* Task statement
Each record below should be written out again exactly as given.

* Provided information

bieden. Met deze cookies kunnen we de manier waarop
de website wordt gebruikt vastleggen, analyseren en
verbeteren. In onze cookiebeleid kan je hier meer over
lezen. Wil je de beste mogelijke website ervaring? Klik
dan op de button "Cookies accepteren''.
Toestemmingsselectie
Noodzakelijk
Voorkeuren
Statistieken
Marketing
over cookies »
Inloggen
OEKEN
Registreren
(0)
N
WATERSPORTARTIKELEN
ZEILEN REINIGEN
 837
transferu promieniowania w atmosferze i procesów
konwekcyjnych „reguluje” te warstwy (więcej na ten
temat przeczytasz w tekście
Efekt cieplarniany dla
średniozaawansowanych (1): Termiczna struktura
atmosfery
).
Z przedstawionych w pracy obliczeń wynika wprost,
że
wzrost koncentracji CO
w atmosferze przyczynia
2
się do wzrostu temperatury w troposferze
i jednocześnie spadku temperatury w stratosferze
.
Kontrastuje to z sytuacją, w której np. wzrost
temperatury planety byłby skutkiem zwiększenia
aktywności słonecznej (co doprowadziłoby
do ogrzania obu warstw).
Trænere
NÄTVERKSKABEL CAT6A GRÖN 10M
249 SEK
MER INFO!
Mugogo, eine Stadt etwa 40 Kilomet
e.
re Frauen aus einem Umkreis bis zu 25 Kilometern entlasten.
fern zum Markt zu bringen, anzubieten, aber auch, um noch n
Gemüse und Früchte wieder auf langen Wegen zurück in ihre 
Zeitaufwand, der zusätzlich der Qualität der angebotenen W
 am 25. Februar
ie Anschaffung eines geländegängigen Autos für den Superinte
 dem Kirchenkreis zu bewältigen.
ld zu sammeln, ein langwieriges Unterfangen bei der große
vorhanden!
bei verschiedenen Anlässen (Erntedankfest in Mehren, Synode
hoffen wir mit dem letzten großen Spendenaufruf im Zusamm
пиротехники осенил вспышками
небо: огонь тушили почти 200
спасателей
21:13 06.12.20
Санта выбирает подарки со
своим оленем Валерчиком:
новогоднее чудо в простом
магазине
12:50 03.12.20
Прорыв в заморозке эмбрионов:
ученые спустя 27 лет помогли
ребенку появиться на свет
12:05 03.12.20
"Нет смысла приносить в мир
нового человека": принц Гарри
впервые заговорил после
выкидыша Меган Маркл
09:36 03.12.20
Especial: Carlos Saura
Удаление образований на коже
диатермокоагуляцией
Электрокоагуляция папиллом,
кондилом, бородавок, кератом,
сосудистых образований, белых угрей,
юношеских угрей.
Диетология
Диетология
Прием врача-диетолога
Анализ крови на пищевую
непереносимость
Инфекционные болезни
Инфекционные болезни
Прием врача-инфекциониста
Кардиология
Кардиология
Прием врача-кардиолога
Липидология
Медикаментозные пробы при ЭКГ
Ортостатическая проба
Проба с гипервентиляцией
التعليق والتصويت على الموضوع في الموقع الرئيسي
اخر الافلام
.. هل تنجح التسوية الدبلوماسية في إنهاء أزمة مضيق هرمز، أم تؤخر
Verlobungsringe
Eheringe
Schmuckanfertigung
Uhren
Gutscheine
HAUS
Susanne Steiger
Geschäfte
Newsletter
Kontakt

* Output of the exercise
bieden. Met deze cookies kunnen we de manier waarop
de website wordt gebruikt vastleggen, analyseren en
verbeteren. In onze cookiebeleid kan je hier meer over
lezen. Wil je de beste mogelijke website ervaring? Klik
dan op de button "Cookies accepteren''.
Toestemmingsselectie
Noodzakelijk
Voorkeuren
Statistieken
Marketing
over cookies »
Inloggen
OEKEN
Registreren
(0)
N
WATERSPORTARTIKELEN
ZEILEN REINIGEN
 837
transferu promieniowania w atmosferze i procesów
konwekcyjnych „reguluje” te warstwy (więcej na ten
temat przeczytasz w tekście
Efekt cieplarniany dla
średniozaawansowanych (1): Termiczna struktura
atmosfery
).
Z przedstawionych w pracy obliczeń wynika wprost,
że
wzrost koncentracji CO
w atmosferze przyczynia
2
się do wzrostu temperatury w troposferze
i jednocześnie spadku temperatury w stratosferze
.
Kontrastuje to z sytuacją, w której np. wzrost
temperatury planety byłby skutkiem zwiększenia
aktywności słonecznej (co doprowadziłoby
do ogrzania obu warstw).
Trænere
NÄTVERKSKABEL CAT6A GRÖN 10M
249 SEK
MER INFO!
Mugogo, eine Stadt etwa 40 Kilomet
e.
re Frauen aus einem Umkreis bis zu 25 Kilometern entlasten.
fern zum Markt zu bringen, anzubieten, aber auch, um noch n
Gemüse und Früchte wieder auf langen Wegen zurück in ihre 
Zeitaufwand, der zusätzlich der Qualität der angebotenen W
 am 25. Februar
ie Anschaffung eines geländegängigen Autos für den Superinte
 dem Kirchenkreis zu bewältigen.
ld zu sammeln, ein langwieriges Unterfangen bei der große
vorhanden!
bei verschiedenen Anlässen (Erntedankfest in Mehren, Synode
hoffen wir mit dem letzten großen Spendenaufruf im Zusamm
пиротехники осенил вспышками
небо: огонь тушили почти 200
спасателей
21:13 06.12.20
Санта выбирает подарки со
своим оленем Валерчиком:
новогоднее чудо в простом
магазине
12:50 03.12.20
Прорыв в заморозке эмбрионов:
ученые спустя 27 лет помогли
ребенку появиться на свет
12:05 03.12.20
"Нет смысла приносить в мир
нового человека": принц Гарри
впервые заговорил после
выкидыша Меган Маркл
09:36 03.12.20
Especial: Carlos Saura
Удаление образований на коже
диатермокоагуляцией
Электрокоагуляция папиллом,
кондилом, бородавок, кератом,
сосудистых образований, белых угрей,
юношеских угрей.
Диетология
Диетология
Прием врача-диетолога
Анализ крови на пищевую
непереносимость
Инфекционные болезни
Инфекционные болезни
Прием врача-инфекциониста
Кардиология
Кардиология
Прием врача-кардиолога
Липидология
Медикаментозные пробы при ЭКГ
Ортостатическая проба
Проба с гипервентиляцией
التعليق والتصويت على الموضوع في الموقع الرئيسي
اخر الافلام
.. هل تنجح التسوية الدبلوماسية في إنهاء أزمة مضيق هرمز، أم تؤخر
Verlobungsringe
Eheringe
Schmuckanfertigung
Uhren
Gutscheine
HAUS
Susanne Steiger
Geschäfte
Newsletter
Kontakt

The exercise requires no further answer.